For a fixed $\xi\in X_I$ we define the function $f:X_J\rightarrow X_I$ through the condiction $$ [f(x)](i):=\begin{cases}x(i),\,\,\,\text{if}\,\,\,i\in J\\\xi(i),\,\,\,\text{otherwise}\end{cases} $$ for any $x\in X_J$. So we observe that if $f(x)=f(y)$ for any $x,y\in X_J$ then $x(j)=[f(x)](j)=[f(y)](j)=y(j)$ for any $j\in J$ and so $x=y$ thus $f$ is injective. Then we observe that $(\pi_i\circ f)$ is equal or to $\pi_i$ if $i\in J$ or to a constant function $\xi_i$ each of which is continuous so that by universal mapping theorem for products we conclude that $f$ is continuous too.

Now unfortunately I can't prove that the function $f^{-1}$ is continuous that is the function $f$ is open so I ask to do it. Then I ask to prove that $f[X_J]=\Pi_{i\in I}Y_i$ where $Y_i=X_i$ if $i\in J$ and otherwise $Y_i=\{\xi_i\}$. Finally I ask if using the preceding result is possible to prove that if $X_I:=\Bbb R^{i-1}\times\Bbb R\times\Bbb R^{n-i}$ and $X_J:=\Bbb R^{i-1}\times\Bbb R^{n-i}$ then for any open $U$ there exist an open set $U'$ in $\Bbb R^{i-1}$ and an open set $U''$ in $\Bbb R^{n-i}$ such that $U\cap f[X_J]=U'\times\{\xi_i\}\times U''$. So could someone help me, please?

Answer 1

It is clear that $f[X_J] = \prod_{i \in I} Y_j$ where $Y_j$ is as you specified: Let $y \in f(x)$ for $x \in X_J$ so that $y(i)=f(x)(i)=\xi(i)$ for $i \in I\setminus J$ is by definition, and so the left to right inclusion is clear. And if $y \in \prod_{i \in I} Y_j$, $\pi'_I(y)$ is the (unique) preimage of $y$ under $f$.

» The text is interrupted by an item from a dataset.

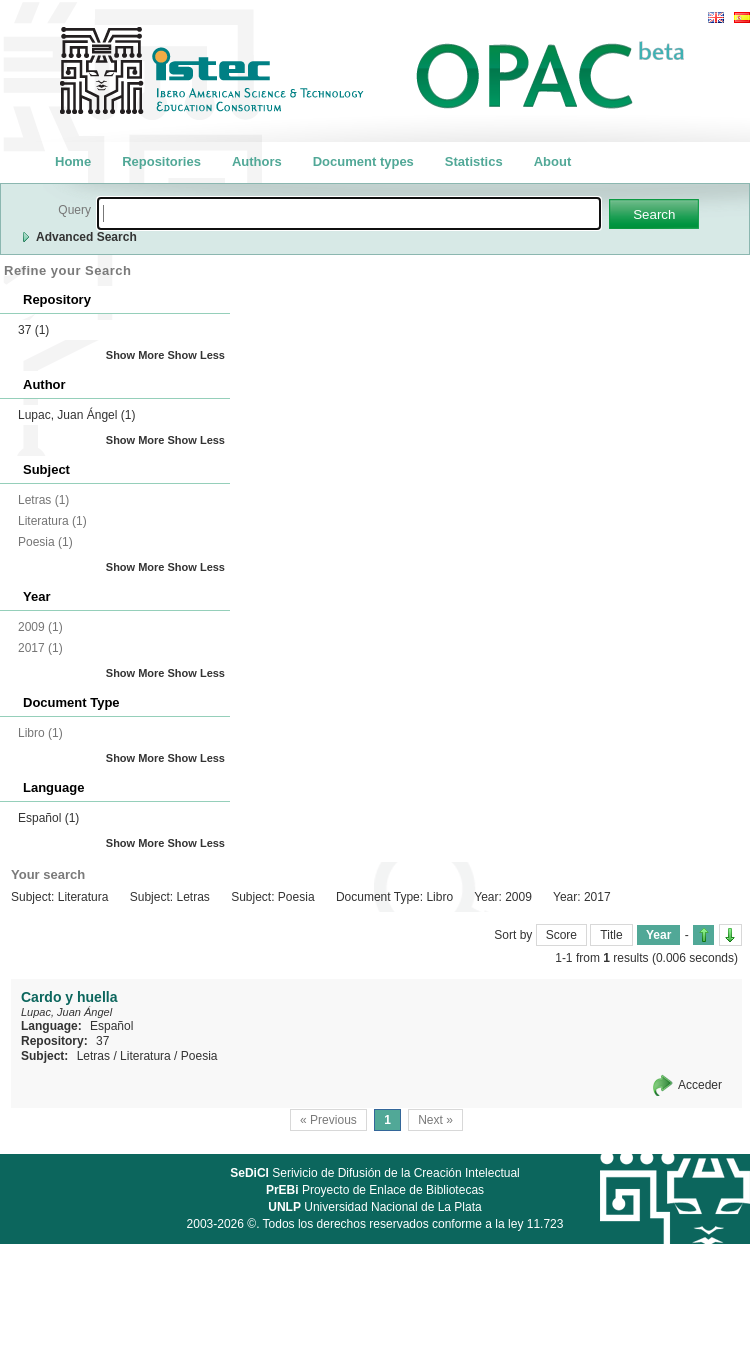 The width and height of the screenshot is (750, 1349). I want to click on Repositories, so click(161, 161).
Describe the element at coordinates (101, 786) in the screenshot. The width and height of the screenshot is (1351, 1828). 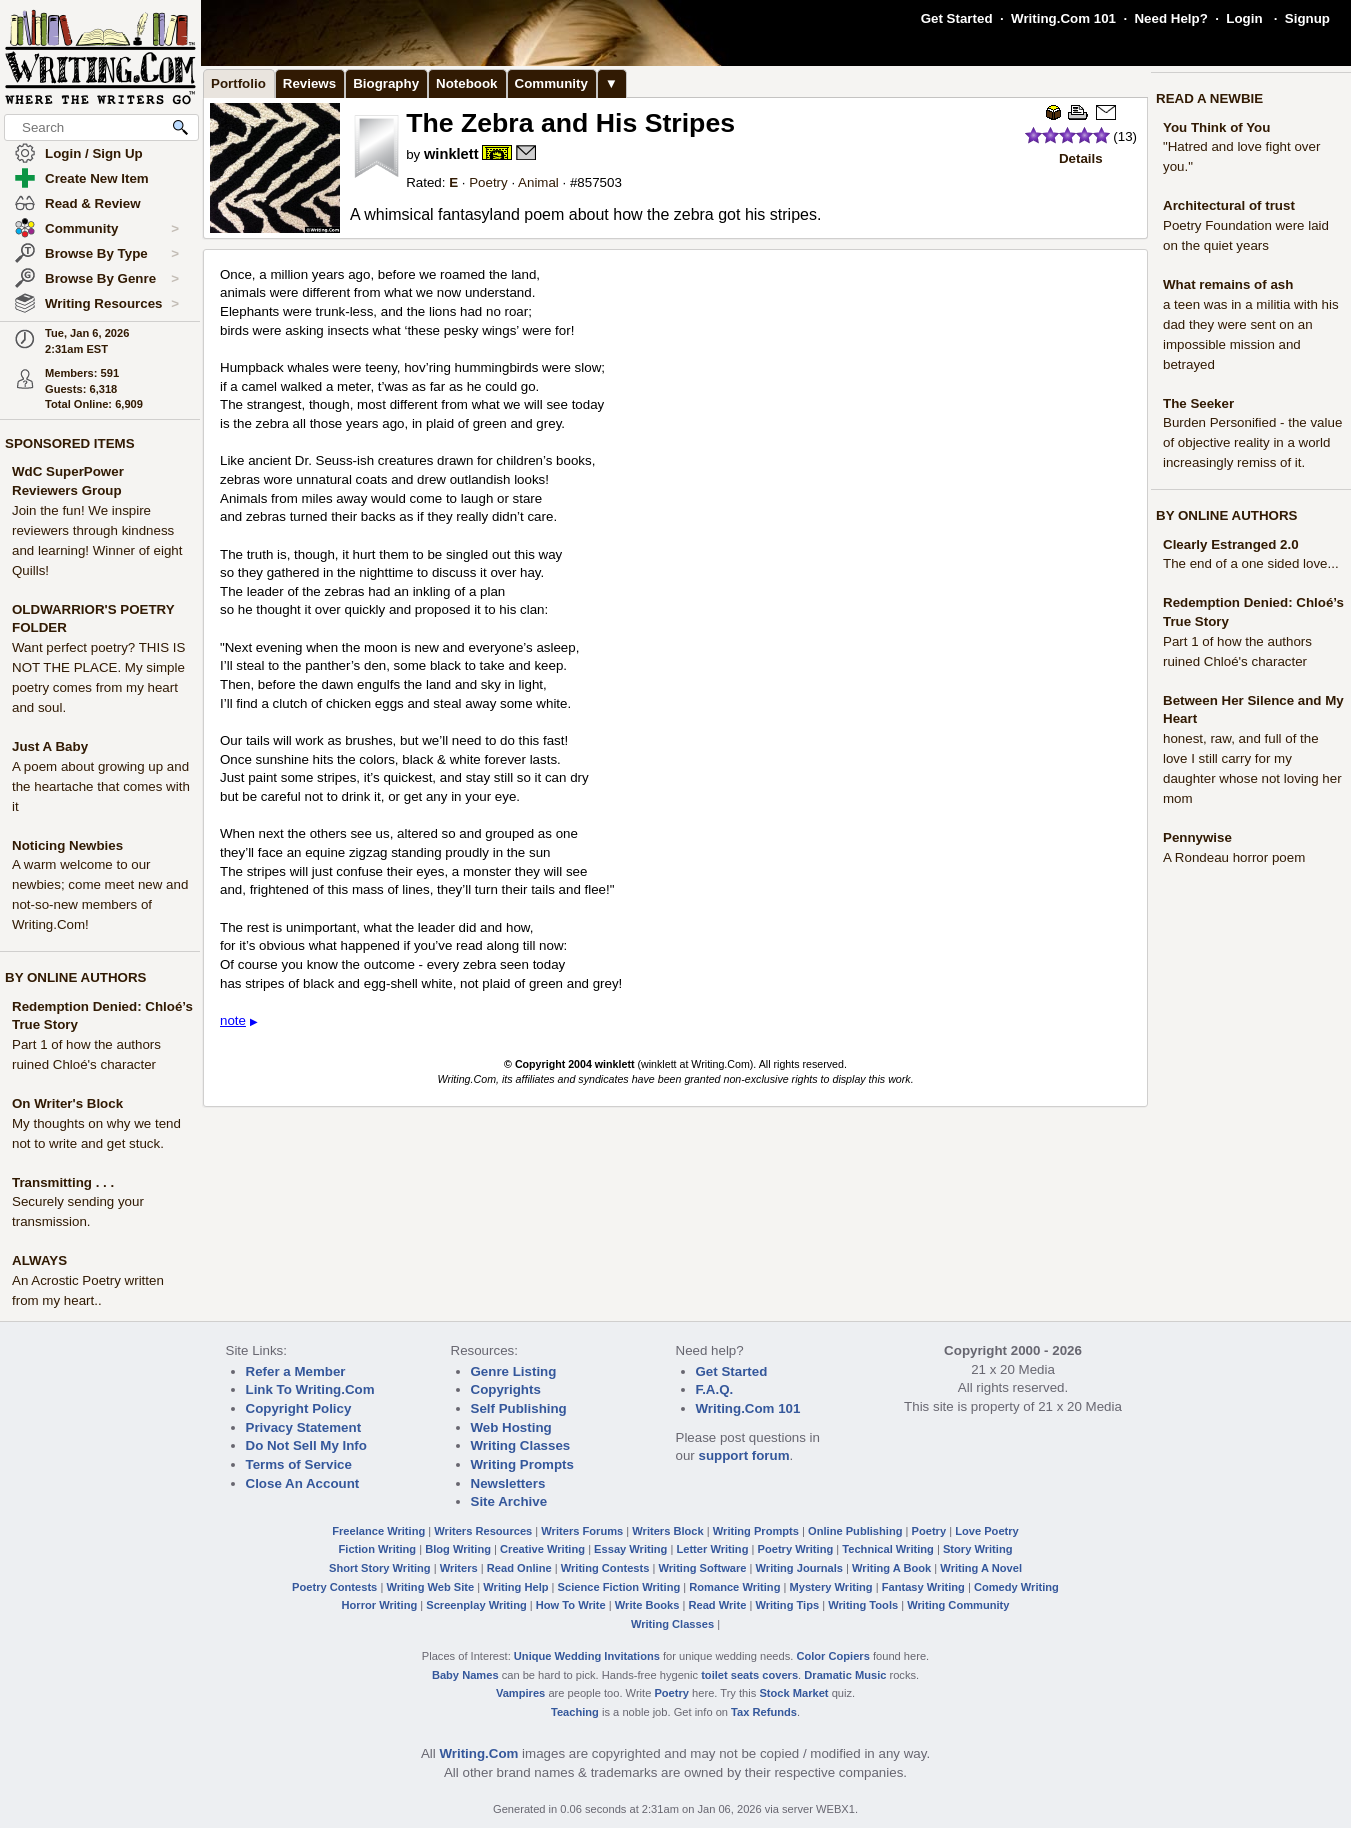 I see `A poem about growing up and the heartache that comes with it` at that location.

A basic open set in $X_J$ is of the form $U=\bigcap_{j \in F} \pi_j^{-1}[O_j]$ where $F \subseteq J$ is finite and $O_j \subseteq X_j$ is open for all $j \in F$. Then $f[U]= f[\bigcap_{j \in F} \pi_j^{-1}[O_j]]= \bigcap_{j \in F} f[\pi_j^{-1}[O_j]]$ (as $f$ is 1-1 it preserves intersections in forward images) and $f[\pi_j^{-1}[O_j]] = {\pi'_j}^{-1}[O_j] \cap f[X_I]$, where $\pi'_j$ are the projections on $X_I$. So that intersection is also relatively open, showing that $f: X_I \to f[X_I]$ is open.